The boy being exorcised inevitably dies despite Monsignor Howard’s desperate attempt to drown out the demon with holy water, and nobody seems to notice or put two and two together as Sister Eunice gets knocked out the same time the demon “leaves” the boy. She later throws herself at Arden in the most raunchy, un-nun-like way possible, causing Arden to show anger and, wait for it—helplessness at the sight of what he considered most pure to be corrupted by Briarcliff. The best part so far this season is seeing Sister Eunice’s transformation, and it’s clear the devil in her is going to wreak havoc in the asylum. Her possession by the devil seems playful at first, until one of the patients sniffed out the devil in her and Sister Eunice had to take action herself, resulting in the first on-screen kill of the season, and a bloody one at that too.
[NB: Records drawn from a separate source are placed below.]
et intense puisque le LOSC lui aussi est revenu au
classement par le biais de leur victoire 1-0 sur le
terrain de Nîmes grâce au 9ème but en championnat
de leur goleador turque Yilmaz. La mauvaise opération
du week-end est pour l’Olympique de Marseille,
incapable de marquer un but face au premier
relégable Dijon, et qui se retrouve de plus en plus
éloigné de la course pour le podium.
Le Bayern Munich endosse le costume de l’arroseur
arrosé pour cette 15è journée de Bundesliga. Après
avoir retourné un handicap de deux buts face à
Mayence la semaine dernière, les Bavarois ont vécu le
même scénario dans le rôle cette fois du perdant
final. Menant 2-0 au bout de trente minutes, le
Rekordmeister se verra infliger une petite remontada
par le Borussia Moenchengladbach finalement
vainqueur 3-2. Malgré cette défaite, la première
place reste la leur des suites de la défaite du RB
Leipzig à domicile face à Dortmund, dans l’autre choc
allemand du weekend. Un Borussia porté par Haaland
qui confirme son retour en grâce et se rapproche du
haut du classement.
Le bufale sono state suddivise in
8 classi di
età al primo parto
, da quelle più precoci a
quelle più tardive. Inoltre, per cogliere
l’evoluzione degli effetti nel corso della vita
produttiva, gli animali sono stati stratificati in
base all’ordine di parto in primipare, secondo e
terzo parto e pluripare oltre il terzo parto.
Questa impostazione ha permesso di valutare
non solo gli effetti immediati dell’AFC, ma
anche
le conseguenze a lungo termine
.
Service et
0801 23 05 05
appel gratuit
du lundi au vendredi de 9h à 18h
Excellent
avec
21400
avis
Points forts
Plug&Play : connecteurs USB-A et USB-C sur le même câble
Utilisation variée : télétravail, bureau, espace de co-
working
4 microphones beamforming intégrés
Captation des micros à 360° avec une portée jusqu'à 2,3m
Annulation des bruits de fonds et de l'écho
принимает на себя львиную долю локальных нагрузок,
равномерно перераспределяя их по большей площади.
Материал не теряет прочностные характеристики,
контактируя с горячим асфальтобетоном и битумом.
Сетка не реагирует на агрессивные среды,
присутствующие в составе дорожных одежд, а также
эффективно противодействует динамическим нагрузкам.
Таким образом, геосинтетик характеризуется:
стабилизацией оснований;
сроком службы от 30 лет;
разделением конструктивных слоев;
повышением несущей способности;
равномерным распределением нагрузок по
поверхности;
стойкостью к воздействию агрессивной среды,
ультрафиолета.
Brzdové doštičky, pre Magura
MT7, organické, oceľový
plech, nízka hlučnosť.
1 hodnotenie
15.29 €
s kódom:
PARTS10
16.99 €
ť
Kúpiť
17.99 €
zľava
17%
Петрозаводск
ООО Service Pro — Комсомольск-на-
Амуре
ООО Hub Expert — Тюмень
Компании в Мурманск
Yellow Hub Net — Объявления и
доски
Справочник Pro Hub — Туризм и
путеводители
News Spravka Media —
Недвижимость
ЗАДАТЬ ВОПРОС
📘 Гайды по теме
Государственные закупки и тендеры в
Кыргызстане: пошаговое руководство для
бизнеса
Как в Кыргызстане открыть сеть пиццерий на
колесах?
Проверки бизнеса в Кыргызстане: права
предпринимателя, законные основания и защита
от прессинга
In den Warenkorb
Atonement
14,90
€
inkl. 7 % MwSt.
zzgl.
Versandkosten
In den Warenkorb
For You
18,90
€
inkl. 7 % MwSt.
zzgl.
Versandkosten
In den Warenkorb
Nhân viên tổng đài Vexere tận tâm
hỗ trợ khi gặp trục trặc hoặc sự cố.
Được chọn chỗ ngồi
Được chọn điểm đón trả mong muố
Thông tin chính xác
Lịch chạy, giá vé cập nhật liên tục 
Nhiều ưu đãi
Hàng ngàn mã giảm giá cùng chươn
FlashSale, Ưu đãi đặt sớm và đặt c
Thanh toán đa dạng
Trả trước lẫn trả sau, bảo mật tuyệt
“Nor’easter” also shows, in detail, the creatures that live outside Briarcliff: savage, undead monsters made of mismatched body parts with a voracious appetite for human flesh. Kit, Grace and Lana make another plot to escape during the storm of episode three, but after encountering several of the creatures in the woods, they have no choice but to run back to the asylum. It becomes pretty clear from then on that even if they do escape, they might end up losing their lives and limbs on the outside.
Shelley the nympho deserves an honorable mention as she spews out a surprisingly eloquent speech at Dr. Arden regarding gender inequality, how much she hates the word “slut,” and for her sacrifice to help the others escape, resulting in her “clipped wings.”
The story of “the lovers” comes to an end in “Nor’easter” as it is revealed that there’s a group pretending to be Bloody Face in the abandoned asylum, but what none of them realize is that the real Bloody Face is alive and amongst them. “Nor’easter” is more of a filler episode, answering some questions from “Trick or Treat” but creating more conflict and setting the scene for the upcoming episodes.